Chris McCully: poetry, fishing, and fine conversation

Chris McCully: poetry, fishing, and fine conversation

I had tea at the Cornerhouse with Chris McCully, who’s over from the Netherlands for a couple of days. Chris is a polymath: fine poet, serious fishing writer (he has a book on the way about sea trout ecology, on which he’s a leading expert), scholar of Old English poetry and historical linguistics. He writes regularly for Trout and Salmon magazine, and teaches linguistics and literature at Groningen University.

 We’re planning to write an article together about Tom Rawling, one of the finest Lakeland poets of the 20th century and (like Chris) a scientific specialist on sea trout, who worked with Hugh Falkus, the famous naturalist and fisherman who revolutionised knowledge of these enigmatic fish. Not that I know anything about fishing: that’s Chris’s department. (Come to think of it, so is poetry.
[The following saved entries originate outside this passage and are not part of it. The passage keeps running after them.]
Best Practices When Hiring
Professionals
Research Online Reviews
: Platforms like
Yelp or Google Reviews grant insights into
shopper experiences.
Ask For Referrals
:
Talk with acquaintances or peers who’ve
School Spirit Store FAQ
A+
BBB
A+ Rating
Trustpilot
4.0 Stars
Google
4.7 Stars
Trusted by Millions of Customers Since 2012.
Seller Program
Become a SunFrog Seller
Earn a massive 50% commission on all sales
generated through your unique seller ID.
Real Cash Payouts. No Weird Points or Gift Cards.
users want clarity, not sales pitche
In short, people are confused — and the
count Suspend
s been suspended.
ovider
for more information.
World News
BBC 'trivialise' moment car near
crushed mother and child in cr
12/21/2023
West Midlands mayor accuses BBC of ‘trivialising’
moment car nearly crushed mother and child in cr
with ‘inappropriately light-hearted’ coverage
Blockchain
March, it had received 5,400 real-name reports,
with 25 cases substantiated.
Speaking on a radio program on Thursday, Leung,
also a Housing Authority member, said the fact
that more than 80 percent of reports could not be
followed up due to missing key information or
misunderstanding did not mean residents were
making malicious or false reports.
So where do I fit in?)

 We walked down to the neo-Gothic splendours of the John Rylands Library for a reading by James Fenton. Fenton, a taciturn and hugely impressive man, gave a powerful reading, starting with his elegy for the much-missed poet and editor Mick Imlah, who died, after far too short a life, in January 2009. Fenton’s elegy (due to appear in tomorrow’s TLS) was almost classical in its poise, brevity and intensity.
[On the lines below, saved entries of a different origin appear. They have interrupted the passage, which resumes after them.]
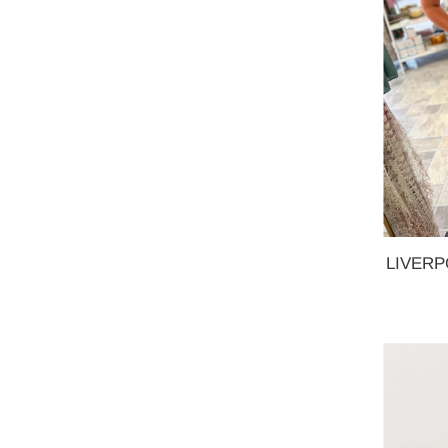
LIVERPO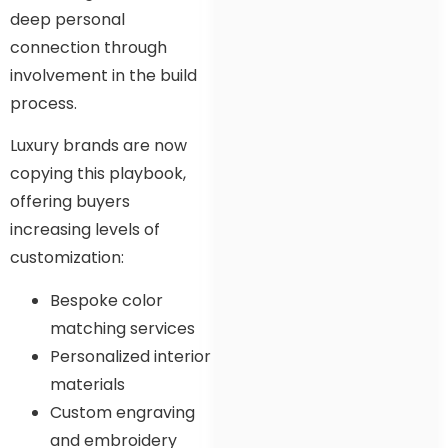
deep personal
connection through
involvement in the build
process.
Luxury brands are now
copying this playbook,
offering buyers
increasing levels of
customization:
Bespoke color
matching services
Personalized interior
materials
Custom engraving
and embroidery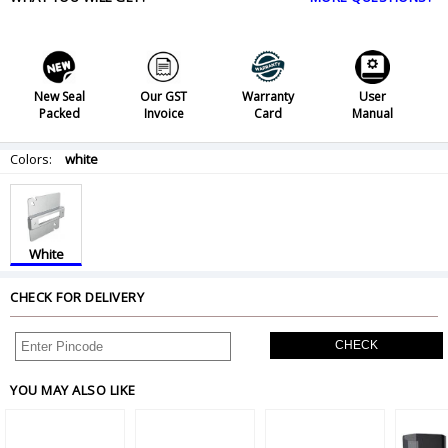
New Seal
Our GST
Warranty
User
Packed
Invoice
Card
Manual
Colors:
white
White
CHECK FOR DELIVERY
CHECK
YOU MAY ALSO LIKE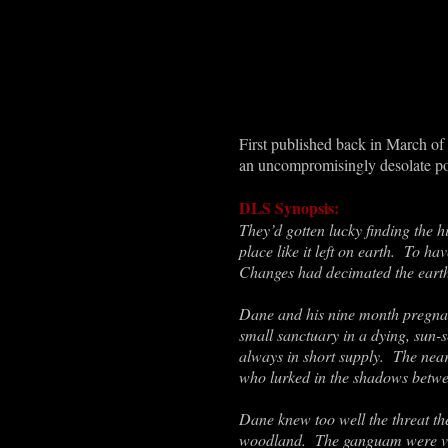
First published back in March of
an uncompromisingly desolate pos
DLS Synopsis:
They’d gotten lucky finding the hi
place like it left on earth. To 
Changes had decimated the earth
Dane and his nine month pregnant
small sanctuary in a dying, sun-
always in short supply. The nea
who lurked in the shadows betwee
Dane knew too well the threat th
woodland. The ganguam were vic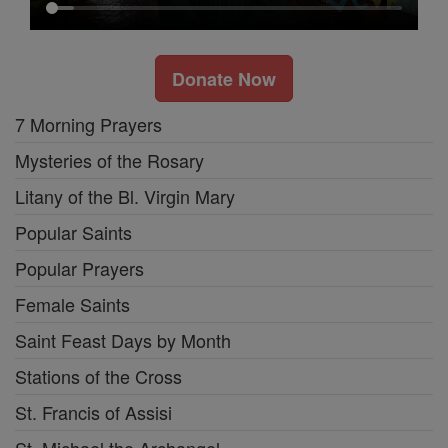
Donate Now
7 Morning Prayers
Mysteries of the Rosary
Litany of the Bl. Virgin Mary
Popular Saints
Popular Prayers
Female Saints
Saint Feast Days by Month
Stations of the Cross
St. Francis of Assisi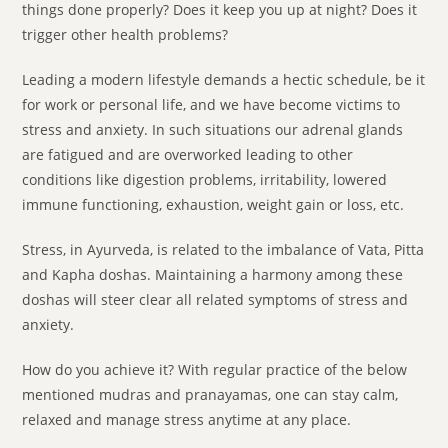
things done properly? Does it keep you up at night? Does it
trigger other health problems?
Leading a modern lifestyle demands a hectic schedule, be it
for work or personal life, and we have become victims to
stress and anxiety. In such situations our adrenal glands
are fatigued and are overworked leading to other
conditions like digestion problems, irritability, lowered
immune functioning, exhaustion, weight gain or loss, etc.
Stress, in Ayurveda, is related to the imbalance of Vata, Pitta
and Kapha doshas. Maintaining a harmony among these
doshas will steer clear all related symptoms of stress and
anxiety.
How do you achieve it? With regular practice of the below
mentioned mudras and pranayamas, one can stay calm,
relaxed and manage stress anytime at any place.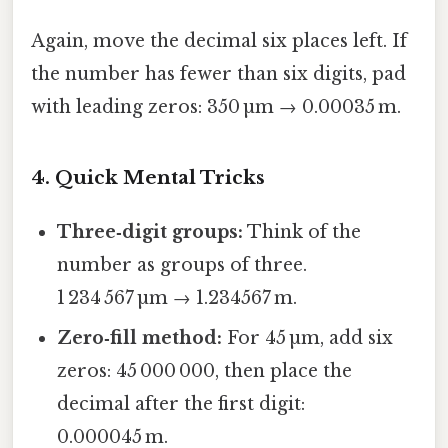
Again, move the decimal six places left. If
the number has fewer than six digits, pad
with leading zeros: 350 µm → 0.00035 m.
4. Quick Mental Tricks
Three‑digit groups:
Think of the
number as groups of three.
1 234 567 µm → 1.234567 m.
Zero‑fill method:
For 45 µm, add six
zeros: 45 000 000, then place the
decimal after the first digit:
0.000045 m.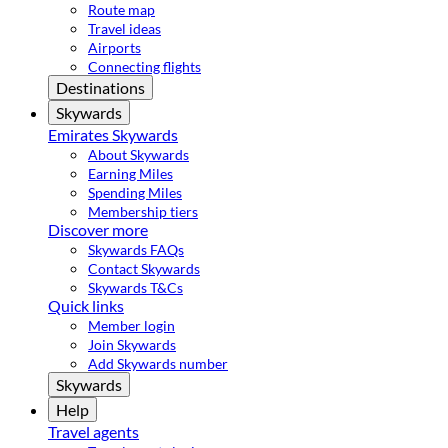
Route map
Travel ideas
Airports
Connecting flights
Destinations
Skywards
Emirates Skywards
About Skywards
Earning Miles
Spending Miles
Membership tiers
Discover more
Skywards FAQs
Contact Skywards
Skywards T&Cs
Quick links
Member login
Join Skywards
Add Skywards number
Skywards
Help
Travel agents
Janet Wilkinson, Rylands Director, talks to Michael Schmidt (centre) and James Fenton (right)

Jan Wilkinson, Rylands Director, talks to poet and publisher Michael Schmidt (centre) and James Fenton (right)

 Fenton went on to read a selection of his poems, with a particular emphasis on poems about war, on which he writes with peculiar intensity. He was a foreign correspondent in Cambodia during the last years of its war, so he knows the truth at first hand.

 Much of Fenton’s poetry draws on traditional ballad forms, as modified by Auden and  Kipling. Sometimes this can be immensely forceful though at moments it also, I feel, slightly flattens out subtleties. The ballad form is a dangerous friend. I asked him afterwards if he was conscious of the dept to Kipling and he said he was, but pointed also to Brecht, a model I hadn’t suspected. But it made sense. There’s a direct, unashamed and sometimes bitter plain-speaking in his rhymes that many contemporary poets would be afraid to use.